We consider the ways in which earth, soil, and mud are ancestral beings that bring critical venues for exploration that might help us to listen, remember, and embody. Together we consider the potential of land and creative practice to disrupt the very basis of modern representation and ongoing colonial systematic violence.
Bios
Arely Amaut Gomez Sanchez (born in Cusco, Peru) is a mestizo woman, part of the Quechua Indigenous community. She is a reader, visual artist, graphic designer, architect and remembers the ancestral-digital study. She intersects Andean-Amazonian cosmology, training in architecture, and the embodied study of the principles applied in the Andean ancestral architecture to share the study: "Remembering the future." She conceived in collaboration with the community of Quebrada Verde in Pachakamak the "Radio Apu" (Apu is a Grandfather or Grandmother, the sacred mountains). She collaborates with Sigrid Espelien (Oslo), Tatjana Kolpus (Sámi), Irma Alvarez Ccoscco (Quechua) in the ongoing project "Collective Thinking Machine" "Mapping the unseen" with Liisa-Ravna Finbog (Sámi), with Valentina Desideri and Denise Ferreira da Silva in the "Sensing Salon."Collectively Arely questions the hidden structures that predetermine our social and political imagination limits. She accompanies processes of repositioning Ancestral memory and embodied practices by remembering that we are interconnected beyond separation and linear time. Remembering that we are the Land, clay, mud, Pacha (space-time). Remembering the Land, the Mountain, the River, as pedagogy, Ancestral tools of healing, reading (oracles), and poetic speculation. Remembering, they create diagrams, videos, drawings, texts that explore decolonial possibilities of imagining and tools to deal with the ancestral forgetfulness and alienation produced by Modernity to rehearse different types of beings beyond the modern subject (Da Silva, The Global Idea of Race). She holds a Master's degree in Art and Public Space from the National Academy of Arts in Oslo. She is currently a Ph.D. student at The Institute for Gender, Race, Sexuality, and Social Justice at the University of British Columbia.

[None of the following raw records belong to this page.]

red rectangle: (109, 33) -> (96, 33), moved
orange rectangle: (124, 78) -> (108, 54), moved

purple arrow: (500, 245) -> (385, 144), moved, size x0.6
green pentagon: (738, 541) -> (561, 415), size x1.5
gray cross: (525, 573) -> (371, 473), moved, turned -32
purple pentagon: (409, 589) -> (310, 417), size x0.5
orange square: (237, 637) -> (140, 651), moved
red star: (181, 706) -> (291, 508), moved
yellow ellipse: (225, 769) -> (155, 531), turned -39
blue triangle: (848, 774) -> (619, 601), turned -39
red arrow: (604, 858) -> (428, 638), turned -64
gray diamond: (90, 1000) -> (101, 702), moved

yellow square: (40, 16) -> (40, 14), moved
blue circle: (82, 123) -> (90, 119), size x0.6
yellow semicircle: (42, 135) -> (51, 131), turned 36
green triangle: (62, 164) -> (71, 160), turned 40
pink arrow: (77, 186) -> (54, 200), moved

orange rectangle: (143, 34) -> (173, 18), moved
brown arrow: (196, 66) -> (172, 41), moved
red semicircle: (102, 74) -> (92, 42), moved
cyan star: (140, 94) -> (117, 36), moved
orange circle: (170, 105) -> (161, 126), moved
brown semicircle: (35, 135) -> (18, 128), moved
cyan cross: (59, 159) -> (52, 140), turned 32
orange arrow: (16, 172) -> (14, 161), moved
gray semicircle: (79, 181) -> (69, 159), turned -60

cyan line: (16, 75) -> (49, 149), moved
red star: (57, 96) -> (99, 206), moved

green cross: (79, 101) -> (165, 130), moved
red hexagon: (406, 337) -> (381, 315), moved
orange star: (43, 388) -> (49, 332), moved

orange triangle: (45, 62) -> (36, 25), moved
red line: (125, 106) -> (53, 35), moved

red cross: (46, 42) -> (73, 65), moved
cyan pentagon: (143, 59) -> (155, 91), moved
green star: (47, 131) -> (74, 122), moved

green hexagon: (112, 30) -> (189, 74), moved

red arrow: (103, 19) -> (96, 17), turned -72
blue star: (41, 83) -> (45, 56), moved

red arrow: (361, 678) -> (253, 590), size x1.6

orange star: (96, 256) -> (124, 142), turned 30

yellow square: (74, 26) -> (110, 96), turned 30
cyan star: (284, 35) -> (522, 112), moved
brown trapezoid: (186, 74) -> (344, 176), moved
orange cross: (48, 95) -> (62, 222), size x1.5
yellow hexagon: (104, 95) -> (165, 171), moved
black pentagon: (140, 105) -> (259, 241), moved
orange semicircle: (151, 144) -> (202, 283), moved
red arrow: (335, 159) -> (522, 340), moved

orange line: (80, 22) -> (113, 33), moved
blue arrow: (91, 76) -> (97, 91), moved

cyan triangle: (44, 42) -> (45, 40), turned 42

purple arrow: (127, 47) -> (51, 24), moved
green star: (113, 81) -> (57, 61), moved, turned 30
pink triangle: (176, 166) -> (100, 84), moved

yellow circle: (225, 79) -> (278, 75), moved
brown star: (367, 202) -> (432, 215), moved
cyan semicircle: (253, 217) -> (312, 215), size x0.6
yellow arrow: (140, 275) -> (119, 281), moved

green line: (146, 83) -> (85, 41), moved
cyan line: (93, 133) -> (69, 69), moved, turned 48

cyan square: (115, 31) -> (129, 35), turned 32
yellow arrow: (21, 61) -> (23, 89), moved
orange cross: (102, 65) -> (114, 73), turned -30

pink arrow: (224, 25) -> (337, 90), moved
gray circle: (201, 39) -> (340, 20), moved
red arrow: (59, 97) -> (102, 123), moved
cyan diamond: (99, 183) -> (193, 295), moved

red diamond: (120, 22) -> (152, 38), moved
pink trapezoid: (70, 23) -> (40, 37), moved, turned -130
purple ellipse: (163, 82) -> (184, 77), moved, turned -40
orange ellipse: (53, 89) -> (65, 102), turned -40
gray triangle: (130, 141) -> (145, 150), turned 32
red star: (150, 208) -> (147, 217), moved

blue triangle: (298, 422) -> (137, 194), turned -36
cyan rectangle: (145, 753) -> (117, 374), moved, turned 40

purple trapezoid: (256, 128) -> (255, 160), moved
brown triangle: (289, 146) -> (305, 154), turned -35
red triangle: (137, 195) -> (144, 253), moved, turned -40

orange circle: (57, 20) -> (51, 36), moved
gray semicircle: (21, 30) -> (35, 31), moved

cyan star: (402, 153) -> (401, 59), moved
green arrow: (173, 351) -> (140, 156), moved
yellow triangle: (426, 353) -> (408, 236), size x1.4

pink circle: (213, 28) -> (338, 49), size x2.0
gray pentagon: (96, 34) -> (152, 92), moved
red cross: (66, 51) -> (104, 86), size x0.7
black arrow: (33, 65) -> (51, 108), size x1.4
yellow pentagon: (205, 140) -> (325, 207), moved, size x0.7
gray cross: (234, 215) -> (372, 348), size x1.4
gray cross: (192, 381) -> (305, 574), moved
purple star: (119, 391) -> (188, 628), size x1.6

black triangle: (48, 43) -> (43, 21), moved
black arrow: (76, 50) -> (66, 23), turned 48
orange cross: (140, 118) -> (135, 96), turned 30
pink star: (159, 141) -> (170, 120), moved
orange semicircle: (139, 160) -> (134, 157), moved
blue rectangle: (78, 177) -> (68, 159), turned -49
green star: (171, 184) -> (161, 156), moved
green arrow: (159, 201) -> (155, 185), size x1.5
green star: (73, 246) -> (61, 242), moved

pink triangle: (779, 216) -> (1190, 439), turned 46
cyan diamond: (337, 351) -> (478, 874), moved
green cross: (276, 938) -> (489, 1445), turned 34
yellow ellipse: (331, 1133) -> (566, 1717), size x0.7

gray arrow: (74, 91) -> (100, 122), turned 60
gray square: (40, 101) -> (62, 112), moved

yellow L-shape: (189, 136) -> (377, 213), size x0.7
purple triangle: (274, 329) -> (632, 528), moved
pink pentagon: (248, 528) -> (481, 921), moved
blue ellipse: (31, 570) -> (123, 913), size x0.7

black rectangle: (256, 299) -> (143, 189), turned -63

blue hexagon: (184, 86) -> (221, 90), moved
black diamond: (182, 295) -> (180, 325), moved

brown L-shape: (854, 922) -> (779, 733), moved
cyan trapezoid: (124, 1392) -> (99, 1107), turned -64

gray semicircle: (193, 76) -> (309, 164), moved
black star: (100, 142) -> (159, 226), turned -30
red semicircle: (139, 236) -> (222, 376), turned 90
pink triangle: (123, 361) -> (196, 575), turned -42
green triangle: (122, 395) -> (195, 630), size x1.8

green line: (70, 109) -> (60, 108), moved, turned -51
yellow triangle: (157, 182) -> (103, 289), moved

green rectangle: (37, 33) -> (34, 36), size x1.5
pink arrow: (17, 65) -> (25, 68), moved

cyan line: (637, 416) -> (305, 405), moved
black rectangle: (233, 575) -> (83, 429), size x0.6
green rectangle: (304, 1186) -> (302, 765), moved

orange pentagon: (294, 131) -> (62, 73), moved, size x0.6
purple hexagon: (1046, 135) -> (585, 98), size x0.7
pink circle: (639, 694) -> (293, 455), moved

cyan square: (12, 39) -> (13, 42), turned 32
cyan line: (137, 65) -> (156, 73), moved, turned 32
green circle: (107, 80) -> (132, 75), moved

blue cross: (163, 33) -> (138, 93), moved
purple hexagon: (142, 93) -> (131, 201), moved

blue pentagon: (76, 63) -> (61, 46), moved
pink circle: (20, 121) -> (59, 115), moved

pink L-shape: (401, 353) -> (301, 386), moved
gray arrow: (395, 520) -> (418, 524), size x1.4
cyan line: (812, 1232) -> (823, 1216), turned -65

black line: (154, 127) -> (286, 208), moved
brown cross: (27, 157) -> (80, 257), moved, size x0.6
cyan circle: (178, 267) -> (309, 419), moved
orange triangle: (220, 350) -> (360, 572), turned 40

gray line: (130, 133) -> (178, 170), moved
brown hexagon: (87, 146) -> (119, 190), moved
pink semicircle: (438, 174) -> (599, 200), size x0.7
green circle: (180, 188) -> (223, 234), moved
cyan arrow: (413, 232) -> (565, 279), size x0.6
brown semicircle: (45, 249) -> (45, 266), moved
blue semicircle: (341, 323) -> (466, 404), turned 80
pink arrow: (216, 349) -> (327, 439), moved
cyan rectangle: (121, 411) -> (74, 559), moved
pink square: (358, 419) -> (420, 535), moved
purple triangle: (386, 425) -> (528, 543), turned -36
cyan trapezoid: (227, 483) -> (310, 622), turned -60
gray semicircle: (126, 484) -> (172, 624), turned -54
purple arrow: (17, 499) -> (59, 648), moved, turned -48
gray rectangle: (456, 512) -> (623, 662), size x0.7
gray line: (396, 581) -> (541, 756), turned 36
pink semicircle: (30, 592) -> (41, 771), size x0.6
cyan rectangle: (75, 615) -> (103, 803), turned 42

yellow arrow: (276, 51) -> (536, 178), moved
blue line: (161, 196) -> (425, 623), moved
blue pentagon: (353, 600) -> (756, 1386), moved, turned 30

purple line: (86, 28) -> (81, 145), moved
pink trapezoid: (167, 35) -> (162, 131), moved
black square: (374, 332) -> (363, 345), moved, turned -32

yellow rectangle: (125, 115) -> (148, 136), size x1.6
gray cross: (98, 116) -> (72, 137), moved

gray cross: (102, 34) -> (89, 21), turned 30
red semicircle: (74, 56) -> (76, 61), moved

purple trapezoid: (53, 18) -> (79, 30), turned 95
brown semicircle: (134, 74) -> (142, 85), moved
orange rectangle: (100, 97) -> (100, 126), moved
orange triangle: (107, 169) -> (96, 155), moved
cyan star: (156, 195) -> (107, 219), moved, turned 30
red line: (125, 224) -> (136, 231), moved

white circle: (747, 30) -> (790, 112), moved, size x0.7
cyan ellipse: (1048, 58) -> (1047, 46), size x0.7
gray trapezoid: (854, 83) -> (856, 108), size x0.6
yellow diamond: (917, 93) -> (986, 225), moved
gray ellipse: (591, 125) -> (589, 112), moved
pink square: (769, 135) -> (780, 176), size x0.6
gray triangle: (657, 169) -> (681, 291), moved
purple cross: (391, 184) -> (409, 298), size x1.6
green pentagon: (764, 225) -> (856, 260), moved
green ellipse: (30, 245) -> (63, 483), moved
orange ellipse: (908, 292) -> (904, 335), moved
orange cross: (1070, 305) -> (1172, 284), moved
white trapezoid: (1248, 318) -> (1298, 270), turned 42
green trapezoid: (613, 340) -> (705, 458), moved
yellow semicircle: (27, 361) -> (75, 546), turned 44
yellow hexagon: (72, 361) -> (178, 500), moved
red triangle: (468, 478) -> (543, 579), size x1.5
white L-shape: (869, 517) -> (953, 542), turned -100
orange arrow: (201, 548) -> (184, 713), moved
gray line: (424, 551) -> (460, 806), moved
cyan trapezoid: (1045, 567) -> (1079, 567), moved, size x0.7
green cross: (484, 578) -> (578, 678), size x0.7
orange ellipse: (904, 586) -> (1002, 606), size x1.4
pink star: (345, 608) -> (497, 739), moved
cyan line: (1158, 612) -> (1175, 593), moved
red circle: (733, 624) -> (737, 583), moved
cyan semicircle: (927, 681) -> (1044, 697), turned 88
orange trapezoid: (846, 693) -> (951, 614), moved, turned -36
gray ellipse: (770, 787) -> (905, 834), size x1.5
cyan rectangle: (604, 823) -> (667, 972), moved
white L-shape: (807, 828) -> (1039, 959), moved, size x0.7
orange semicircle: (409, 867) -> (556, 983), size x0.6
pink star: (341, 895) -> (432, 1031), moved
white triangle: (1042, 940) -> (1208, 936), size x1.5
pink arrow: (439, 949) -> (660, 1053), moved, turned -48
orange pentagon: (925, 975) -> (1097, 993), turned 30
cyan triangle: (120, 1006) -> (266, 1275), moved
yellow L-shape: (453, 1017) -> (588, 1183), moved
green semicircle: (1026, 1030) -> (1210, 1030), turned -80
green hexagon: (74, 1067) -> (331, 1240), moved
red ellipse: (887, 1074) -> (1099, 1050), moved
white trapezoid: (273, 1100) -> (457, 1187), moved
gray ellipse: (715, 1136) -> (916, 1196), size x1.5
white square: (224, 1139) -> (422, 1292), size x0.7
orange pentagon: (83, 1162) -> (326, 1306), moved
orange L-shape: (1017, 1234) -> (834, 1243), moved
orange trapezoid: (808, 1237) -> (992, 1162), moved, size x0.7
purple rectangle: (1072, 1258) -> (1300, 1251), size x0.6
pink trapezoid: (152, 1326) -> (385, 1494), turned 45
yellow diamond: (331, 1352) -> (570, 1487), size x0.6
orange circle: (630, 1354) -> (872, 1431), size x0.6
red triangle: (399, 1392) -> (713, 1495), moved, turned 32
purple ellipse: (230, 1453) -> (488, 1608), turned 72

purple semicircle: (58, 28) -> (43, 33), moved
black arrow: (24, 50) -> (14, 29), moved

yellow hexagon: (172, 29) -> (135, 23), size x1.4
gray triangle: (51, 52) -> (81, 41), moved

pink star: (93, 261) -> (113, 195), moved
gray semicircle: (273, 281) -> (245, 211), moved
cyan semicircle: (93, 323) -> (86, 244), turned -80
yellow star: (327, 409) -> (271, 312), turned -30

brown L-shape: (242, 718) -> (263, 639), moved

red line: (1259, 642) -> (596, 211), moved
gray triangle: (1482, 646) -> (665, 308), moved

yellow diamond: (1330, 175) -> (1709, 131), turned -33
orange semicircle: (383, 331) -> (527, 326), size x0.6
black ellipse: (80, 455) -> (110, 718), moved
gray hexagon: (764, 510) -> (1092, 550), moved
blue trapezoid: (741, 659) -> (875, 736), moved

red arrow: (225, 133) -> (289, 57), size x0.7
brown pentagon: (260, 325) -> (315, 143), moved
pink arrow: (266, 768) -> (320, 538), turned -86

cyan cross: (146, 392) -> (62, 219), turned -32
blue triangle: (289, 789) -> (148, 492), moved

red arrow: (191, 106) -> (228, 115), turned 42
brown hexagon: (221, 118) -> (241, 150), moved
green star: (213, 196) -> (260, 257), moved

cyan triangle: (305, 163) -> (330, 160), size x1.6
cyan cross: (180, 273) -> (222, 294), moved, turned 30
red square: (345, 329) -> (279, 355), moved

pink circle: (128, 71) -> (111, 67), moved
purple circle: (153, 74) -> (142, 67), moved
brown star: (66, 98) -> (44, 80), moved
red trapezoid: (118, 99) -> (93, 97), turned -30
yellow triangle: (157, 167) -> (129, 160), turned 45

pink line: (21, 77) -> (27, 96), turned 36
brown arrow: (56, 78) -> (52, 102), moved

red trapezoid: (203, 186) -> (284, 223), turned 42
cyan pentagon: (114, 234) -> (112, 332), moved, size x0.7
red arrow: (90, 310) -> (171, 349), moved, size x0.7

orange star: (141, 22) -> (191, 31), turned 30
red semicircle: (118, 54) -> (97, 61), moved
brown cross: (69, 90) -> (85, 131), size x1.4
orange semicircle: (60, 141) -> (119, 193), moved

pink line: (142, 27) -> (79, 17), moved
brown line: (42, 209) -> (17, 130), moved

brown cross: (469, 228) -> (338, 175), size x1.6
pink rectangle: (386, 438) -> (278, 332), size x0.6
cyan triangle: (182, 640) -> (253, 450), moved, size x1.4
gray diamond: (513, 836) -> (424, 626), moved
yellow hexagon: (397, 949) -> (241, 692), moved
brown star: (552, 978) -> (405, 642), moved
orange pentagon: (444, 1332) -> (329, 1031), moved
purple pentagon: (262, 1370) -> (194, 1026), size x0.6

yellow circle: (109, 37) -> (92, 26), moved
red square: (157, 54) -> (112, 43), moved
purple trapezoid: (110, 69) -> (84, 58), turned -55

Sigrid Espelien is an artist and a PhD fellow in artistic research at the Art and Craft department at Oslo National Academy of Art. From 2013 she´s been working with the blueclay in Oslo and Norway that she found in construction sites, river beds and landfills. The clay contains stories of city development, geology, archeology, industry and sci fi speculations. Her research project “Grounding with blueclay” is about connecting with clay as something more than a material for art production but also as land, soil and territory. She´s looking at ways of reading the blue clay through the site, the body and technology.
Stacy Jo Scott is an artist and currently an assistant professor at the University of Oregon. She uses ceramic objects and digital processes as anchors from which to navigate shifting landscapes of queerness, embodiment, and spectrality. These objects emerge from research, digital processes, trance practices, and chance operations. Her work revolves around imaging the ephemeral body and speculating on queer lineages and futurities. The speculative nature of her inquiries is grounded in confounding the relationship between clay’s materiality and the supposed purity of machinic code. Stacy Jo explores how digital media renders embodiment, and how computational tools can be used to convey illegible histories or mythic futures. She employs the more ancient skills of hand-working clay alongside generative software tools, unorthodox 3D printing, and CNC hacks. The idiosyncrasies of clay interrupt the numeric logic of the machine, looping it back into a queered transient world of direct embodied experience.